No display on LCD monitor

Hi guys,

I'm going verification of my new C4 BB, I can see it booting on RS232
port. But I do not see orange screen on monitor as described on
manual.

As soon as I power on the board, standby LED on monitor just turns off
which is kind of unusual.

Please help...

Thanks

It is possible that the defauilt resolution as defined in the bootscr file has settings that are not compatible with your display. I would check those settings and then modify them to match your display.

Gerald

Hi Gerald,

Thanks for your quick reply.

Since I'm newbie, can you please point me to the right place to learn
how & where to make these changes?

BTW, I'm using ASUS 19inch Wide 1440x900 monitor which is hooked up by
HDMI-to-DVI cable.

Thanks again

Make sure the monitor is set to the digital input. DVI can be analog or digital on the same cable on som emonitors. I think the board should work on your display.

As to making changes in the boot.scr file, that is not an easy task for a newbie, dependng on wher eht enewbieness is located. I would suggest that you do a search on the discussion group and also google for the process to make a boot script. You will need a Linux based machine to change the script.

Gerald

What is the model number of your display?

Gerald

Display is all digital, since its DVI-D display. Model no. is ASUS
VH198T

Do you think there is any chance of board being faulty? Because
monitor works fine when connected elsewhere!

It is possible that you may have blown it out. There is a section in the System Reference Manual that tells you how to plug it in and what order to plug it in. If the grounds are not common between the monitor, PC, and the board, you can damage the interface. However, just because it is not currently working, that does not mean it is a bad board. You can also try another monitor if you have one handy.

One other item, if you are just booting the board from NAND, all you will get is an orange screen and it sill stop at the UBoot prompt. Nothing else. will happen at that point. There is no kernel in the Flash.

You should be using an SD card to boot from. Are you doing that? That is where the boot.scr file is located which sets the resolution and refesh rate of the display… Here is where the files are located that go onto the SD card.

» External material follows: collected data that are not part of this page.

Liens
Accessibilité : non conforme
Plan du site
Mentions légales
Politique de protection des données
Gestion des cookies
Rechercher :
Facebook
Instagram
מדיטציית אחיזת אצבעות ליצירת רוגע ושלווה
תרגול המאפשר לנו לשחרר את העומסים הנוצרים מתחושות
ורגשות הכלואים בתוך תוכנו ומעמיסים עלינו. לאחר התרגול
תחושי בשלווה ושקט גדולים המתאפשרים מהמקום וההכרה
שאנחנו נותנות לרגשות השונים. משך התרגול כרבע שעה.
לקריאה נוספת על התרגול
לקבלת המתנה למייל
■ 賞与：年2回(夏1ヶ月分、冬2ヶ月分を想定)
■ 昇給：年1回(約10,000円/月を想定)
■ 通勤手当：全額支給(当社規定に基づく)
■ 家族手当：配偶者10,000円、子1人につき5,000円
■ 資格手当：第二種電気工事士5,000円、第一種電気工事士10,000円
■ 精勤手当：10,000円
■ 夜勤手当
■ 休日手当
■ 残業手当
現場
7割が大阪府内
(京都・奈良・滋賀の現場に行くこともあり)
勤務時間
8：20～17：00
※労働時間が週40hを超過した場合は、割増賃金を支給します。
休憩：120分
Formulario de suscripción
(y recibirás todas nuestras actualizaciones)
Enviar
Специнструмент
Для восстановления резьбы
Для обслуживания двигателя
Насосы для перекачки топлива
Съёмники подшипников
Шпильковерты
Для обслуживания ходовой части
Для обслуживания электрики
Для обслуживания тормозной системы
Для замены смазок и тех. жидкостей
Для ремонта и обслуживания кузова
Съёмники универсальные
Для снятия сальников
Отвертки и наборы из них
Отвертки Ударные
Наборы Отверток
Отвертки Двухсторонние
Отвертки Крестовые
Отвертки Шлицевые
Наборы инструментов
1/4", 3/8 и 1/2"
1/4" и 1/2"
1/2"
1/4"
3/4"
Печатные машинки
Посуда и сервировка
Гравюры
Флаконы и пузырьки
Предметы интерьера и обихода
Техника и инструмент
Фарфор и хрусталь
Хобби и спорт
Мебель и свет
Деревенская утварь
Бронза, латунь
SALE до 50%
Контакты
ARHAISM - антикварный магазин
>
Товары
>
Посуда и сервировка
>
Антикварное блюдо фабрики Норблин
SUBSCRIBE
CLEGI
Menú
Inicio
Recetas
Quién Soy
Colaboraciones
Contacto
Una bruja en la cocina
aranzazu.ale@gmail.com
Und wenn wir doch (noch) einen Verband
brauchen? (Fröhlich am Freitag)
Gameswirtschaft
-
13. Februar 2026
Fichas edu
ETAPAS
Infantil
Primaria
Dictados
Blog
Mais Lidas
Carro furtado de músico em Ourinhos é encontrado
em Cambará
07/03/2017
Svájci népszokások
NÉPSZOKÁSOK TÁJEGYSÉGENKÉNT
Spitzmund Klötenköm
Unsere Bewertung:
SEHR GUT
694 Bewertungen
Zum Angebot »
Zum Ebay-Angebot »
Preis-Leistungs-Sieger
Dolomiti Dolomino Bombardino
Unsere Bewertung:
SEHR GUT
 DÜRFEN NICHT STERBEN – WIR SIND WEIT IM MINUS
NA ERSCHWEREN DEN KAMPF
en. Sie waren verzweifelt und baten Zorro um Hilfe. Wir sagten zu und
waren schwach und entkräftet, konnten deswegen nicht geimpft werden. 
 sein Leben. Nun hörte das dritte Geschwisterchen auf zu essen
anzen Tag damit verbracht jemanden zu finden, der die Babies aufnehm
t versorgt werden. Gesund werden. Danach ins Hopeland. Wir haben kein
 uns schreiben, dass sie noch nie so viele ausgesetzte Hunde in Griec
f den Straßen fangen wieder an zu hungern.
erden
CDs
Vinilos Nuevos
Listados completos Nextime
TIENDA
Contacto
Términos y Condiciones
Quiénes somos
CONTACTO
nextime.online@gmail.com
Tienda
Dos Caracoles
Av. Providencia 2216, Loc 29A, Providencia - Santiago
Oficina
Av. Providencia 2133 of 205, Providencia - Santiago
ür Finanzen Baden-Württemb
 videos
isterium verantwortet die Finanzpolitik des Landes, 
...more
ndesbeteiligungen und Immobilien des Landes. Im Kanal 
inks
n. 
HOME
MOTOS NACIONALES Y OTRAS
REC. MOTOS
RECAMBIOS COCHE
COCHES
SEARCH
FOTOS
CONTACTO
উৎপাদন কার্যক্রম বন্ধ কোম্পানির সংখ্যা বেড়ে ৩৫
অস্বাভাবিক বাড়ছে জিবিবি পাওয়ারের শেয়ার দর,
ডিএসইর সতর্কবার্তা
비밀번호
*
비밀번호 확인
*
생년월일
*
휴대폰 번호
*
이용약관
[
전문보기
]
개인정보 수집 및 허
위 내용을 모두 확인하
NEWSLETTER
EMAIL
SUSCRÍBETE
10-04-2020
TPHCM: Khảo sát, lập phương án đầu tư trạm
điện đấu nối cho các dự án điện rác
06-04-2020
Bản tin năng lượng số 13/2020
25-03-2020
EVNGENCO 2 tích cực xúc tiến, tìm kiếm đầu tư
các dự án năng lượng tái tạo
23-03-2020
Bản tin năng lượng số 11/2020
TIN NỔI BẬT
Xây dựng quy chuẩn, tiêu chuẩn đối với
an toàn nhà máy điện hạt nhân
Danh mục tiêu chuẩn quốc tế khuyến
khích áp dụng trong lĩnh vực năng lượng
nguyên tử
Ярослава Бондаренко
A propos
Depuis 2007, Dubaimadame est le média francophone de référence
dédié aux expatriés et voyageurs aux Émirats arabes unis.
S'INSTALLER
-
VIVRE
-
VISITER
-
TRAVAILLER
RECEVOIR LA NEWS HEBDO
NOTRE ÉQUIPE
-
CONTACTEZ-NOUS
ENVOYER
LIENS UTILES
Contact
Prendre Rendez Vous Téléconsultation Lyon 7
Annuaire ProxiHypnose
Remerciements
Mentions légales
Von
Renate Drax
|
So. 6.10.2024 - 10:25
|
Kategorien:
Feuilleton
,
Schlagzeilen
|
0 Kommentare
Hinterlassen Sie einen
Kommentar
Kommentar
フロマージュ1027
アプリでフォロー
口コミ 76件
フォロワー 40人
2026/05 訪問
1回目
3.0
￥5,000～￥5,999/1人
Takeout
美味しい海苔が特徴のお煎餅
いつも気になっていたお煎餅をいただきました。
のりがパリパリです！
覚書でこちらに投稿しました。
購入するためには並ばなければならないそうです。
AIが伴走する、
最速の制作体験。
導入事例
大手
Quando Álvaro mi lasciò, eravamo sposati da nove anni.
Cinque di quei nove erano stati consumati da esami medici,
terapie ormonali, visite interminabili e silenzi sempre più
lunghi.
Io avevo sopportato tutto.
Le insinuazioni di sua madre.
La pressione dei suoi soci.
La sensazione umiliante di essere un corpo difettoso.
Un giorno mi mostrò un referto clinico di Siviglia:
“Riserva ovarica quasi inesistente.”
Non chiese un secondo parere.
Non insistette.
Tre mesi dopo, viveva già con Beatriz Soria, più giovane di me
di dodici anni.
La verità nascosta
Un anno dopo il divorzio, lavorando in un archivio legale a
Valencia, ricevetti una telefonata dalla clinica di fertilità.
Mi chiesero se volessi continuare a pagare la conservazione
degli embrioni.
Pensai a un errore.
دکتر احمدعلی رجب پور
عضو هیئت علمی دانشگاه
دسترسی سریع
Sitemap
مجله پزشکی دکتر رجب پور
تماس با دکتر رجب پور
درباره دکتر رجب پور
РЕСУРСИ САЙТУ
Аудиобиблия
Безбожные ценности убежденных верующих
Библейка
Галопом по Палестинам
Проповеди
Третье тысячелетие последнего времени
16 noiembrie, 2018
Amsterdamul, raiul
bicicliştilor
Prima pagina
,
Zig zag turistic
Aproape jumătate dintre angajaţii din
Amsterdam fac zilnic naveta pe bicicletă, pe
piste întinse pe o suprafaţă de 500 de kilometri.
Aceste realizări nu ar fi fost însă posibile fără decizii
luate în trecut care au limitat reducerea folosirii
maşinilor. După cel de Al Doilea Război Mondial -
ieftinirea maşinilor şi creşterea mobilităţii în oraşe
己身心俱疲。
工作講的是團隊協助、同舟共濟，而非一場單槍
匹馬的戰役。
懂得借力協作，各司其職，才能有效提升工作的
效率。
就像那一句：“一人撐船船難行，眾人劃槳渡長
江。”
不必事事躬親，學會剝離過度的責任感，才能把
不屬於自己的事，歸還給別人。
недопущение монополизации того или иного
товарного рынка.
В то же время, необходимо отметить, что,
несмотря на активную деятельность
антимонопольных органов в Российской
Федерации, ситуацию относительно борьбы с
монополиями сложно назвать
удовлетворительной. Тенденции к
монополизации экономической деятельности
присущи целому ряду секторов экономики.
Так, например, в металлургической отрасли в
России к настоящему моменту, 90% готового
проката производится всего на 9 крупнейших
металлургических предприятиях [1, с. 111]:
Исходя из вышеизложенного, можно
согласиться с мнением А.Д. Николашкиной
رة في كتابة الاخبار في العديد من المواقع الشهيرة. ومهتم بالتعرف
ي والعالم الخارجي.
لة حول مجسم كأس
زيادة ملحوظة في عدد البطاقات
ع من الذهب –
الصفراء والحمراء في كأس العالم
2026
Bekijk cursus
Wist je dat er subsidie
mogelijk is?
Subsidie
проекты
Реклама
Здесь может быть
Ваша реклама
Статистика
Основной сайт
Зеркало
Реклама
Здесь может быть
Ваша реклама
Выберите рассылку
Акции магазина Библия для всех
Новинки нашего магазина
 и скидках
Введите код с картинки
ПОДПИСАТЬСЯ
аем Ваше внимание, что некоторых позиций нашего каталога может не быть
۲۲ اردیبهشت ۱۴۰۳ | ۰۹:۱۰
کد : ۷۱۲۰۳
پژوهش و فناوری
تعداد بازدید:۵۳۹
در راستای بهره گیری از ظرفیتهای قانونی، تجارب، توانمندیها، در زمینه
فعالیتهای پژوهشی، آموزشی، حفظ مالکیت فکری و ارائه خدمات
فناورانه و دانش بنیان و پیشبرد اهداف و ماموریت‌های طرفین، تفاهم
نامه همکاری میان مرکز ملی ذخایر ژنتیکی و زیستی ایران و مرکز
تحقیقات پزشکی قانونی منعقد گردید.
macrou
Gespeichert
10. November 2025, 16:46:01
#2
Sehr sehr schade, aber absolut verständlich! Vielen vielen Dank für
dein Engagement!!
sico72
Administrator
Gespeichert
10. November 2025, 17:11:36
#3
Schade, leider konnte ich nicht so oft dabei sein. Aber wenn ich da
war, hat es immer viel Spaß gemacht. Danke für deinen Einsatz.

http://code.google.com/p/beagleboard/wiki/BeagleboardRevC3Validation

Gerald

Hi Gerald,

Thanks. I'm now try to boot from SD card. This is how it starts:

3194800 bytes read
***** Kernel: /dev/mmcblk0p1/uImage.bin *****
reading ramdisk.gz

7999649 bytes read
***** RootFS: /dev/mmcblk0p1/ramdisk.gz *****
## Booting kernel from Legacy Image at 80200000 ...
   Image Name: Angstrom/2.6.32/beagleboard
   Image Type: ARM Linux Kernel Image (uncompressed)
   Data Size: 3194736 Bytes = 3 MB
   Load Address: 80008000
   Entry Point: 80008000
   Verifying Checksum ... OK
   Loading Kernel Image ... OK
OK

Starting kernel ...

Uncompressing Linux...........

:
:
blah blah
:
:
37.675628] Kernel panic - not syncing: Fatal exception in interrupt

This is point where Windows 7 starts installing USB drivers and fails,
and except PWR LED all other turns off.

Please help me...

So, then you are powering the board via the OTG port. I have no experience on Windows 7, so I cannot help there… But, depending on what you are trying to do, you may not need the OTG port to the PC. The BB is designed as a standalone PC and does not need a host to operate. You can take a powered USB hub, connect it to the USB host port, connect a keyboard and mouse to the HUB and now you have a PC. I would try this configuration. It would also be good to power the board form a standalone power source instead of the OTG port to give you more flexibility to add things to the board.

The reason the power LED turns off is because the PC cannot deliver the required current to the board, hence the suggestion for the DC powered configuration. Try to fix your HW setup to get a stable platform and then the Kernel panic can be looked at. That could be several different things that occur during the “blah blah” phase of the booting process.